ComfyUI's mixed precision loader expects a `{layer}.comfy_quant` tensor
containing JSON bytes. For NVFP4 it then loads:
- `{layer}.weight`
- `{layer}.weight_scale_2`
- `{layer}.weight_scale`
- optional registered parameters such as `{layer}.input_scale`
The converted file metadata also includes `_quantization_metadata` with one
`nvfp4` layer entry per quantized layer so ComfyUI can select mixed precision
operations for the model.
## H100 note
The conversion itself does not require a Blackwell GPU; it is a safetensors
layout conversion.

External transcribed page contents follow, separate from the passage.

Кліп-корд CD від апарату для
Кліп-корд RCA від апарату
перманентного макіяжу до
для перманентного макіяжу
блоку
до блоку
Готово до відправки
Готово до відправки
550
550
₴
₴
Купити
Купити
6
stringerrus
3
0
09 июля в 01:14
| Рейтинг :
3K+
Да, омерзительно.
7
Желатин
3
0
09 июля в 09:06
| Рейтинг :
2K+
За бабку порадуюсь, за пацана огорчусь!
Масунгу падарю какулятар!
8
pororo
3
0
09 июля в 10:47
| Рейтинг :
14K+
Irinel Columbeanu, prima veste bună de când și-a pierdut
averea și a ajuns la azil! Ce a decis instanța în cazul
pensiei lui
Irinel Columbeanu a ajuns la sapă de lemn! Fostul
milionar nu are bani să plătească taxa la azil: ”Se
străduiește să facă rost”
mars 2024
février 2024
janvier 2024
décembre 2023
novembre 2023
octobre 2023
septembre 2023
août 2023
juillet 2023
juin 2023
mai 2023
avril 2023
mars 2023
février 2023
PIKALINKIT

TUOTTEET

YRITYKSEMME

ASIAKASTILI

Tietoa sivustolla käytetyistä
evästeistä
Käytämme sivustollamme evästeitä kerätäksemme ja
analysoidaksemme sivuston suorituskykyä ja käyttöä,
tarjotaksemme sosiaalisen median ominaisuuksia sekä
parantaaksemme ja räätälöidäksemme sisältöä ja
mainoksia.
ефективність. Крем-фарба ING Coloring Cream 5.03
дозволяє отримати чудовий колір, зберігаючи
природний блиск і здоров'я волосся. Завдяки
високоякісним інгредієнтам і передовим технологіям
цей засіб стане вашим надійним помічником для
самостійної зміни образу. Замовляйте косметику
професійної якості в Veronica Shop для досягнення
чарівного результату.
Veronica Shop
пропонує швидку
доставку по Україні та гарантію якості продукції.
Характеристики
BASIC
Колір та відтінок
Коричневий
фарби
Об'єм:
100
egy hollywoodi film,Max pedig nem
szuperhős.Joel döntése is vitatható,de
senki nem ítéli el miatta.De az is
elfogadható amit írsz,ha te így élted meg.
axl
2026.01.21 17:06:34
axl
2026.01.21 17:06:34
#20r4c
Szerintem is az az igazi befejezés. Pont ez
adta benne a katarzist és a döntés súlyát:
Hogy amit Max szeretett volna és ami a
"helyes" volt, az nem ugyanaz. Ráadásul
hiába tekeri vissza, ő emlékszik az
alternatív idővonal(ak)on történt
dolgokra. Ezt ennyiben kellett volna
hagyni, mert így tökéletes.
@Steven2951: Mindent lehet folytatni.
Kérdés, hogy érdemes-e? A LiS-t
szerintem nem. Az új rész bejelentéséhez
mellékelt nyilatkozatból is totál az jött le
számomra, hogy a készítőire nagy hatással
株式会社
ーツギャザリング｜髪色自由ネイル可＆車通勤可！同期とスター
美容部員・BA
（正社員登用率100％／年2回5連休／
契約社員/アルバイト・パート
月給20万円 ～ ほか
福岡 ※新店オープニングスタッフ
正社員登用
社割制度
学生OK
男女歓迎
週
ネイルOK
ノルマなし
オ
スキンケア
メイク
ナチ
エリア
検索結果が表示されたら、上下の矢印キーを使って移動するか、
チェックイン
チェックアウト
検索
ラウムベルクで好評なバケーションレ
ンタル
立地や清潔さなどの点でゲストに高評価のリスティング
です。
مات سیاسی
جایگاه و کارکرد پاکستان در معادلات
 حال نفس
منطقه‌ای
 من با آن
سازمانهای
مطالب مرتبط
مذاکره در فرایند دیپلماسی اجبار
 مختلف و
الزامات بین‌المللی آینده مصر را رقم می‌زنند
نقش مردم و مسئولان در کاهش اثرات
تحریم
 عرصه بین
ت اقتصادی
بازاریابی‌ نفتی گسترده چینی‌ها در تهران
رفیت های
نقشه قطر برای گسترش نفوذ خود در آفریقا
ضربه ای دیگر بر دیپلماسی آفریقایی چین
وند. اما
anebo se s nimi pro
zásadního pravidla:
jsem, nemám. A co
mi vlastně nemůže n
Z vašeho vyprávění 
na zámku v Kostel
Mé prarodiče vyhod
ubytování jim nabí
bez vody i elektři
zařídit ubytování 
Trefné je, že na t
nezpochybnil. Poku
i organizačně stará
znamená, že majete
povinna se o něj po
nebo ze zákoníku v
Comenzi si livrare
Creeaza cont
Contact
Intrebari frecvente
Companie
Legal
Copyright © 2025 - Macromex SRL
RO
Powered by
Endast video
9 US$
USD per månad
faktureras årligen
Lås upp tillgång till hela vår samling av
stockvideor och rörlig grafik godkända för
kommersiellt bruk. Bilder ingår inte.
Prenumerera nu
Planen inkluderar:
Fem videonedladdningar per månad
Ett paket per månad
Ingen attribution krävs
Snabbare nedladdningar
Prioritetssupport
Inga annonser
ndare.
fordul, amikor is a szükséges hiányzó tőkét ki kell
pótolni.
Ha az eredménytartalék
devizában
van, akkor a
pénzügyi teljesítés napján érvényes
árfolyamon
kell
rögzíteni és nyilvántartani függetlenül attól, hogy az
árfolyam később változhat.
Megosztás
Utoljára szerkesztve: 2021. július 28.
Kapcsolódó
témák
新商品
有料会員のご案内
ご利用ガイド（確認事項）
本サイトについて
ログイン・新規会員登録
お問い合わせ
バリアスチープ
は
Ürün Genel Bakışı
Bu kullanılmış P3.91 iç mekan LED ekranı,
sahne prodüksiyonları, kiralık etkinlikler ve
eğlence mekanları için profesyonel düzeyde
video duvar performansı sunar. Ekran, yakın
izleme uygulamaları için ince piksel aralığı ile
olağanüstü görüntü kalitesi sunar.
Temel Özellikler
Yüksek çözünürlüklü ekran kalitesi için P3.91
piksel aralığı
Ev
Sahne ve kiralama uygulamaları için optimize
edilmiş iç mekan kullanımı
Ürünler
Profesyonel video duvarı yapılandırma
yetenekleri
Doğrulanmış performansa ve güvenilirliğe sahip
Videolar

However, Comfy Kitchen documents `TensorCoreNVFP4Layout` as
requiring SM >= 10.0 / Blackwell for native NVFP4 tensor-core acceleration. H100
is Hopper, so ComfyUI may disable native NVFP4 compute and run a fallback path.
## Script
The conversion script is:
```bash
python convert_lightx2v_nvfp4_to_comfy.py
```
Useful options:
```bash
python convert_lightx2v_nvfp4_to_comfy.py --dry-run
python convert_lightx2v_nvfp4_to_comfy.py --overwrite
python convert_lightx2v_nvfp4_to_comfy.py input.safetensors --output-dir /path/to/out
```
The script writes `<original_stem>_comfy.safetensors` and uses a temporary file
before renaming into place.
## Converted outputs
- `Wan2.2-I2V-A14B_NVFP4_Sparse_high_comfy.safetensors`
- `Wan2.2-I2V-A14B_NVFP4_Sparse_low_comfy.safetensors`
- `Wan2.2-T2V-A14B_NVFP4_Sparse_high_comfy.safetensors`
- `Wan2.2-T2V-A14B_NVFP4_Sparse_low_comfy.safetensors`
For ComfyUI native workflows, place these diffusion model files under:
```text
ComfyUI/models/diffusion_models/
```
The Wan2.2 14B workflows still need the normal text encoder and VAE files in
their ComfyUI locations.
## Verification performed
For each converted file:
- Tensor count is 2695.
- `_quantization_metadata` contains 400 quantized layers.
- `alpha` count is 0.
- `input_global_scale` count is 0.
- `input_scale` count is 400.
- `weight_scale` count is 400.
- `weight_scale_2` count is 400.
- `comfy_quant` count is 400.
- `{layer}.comfy_quant` decodes to `{"format": "nvfp4"}`.
- A sampled `blocks.0.cross_attn.k.weight` block equals the expected nibble
swap from the original.
- The sampled `weight_scale_2` equals `alpha * input_global_scale`.
- The sampled `input_scale` equals `1 / input_global_scale`.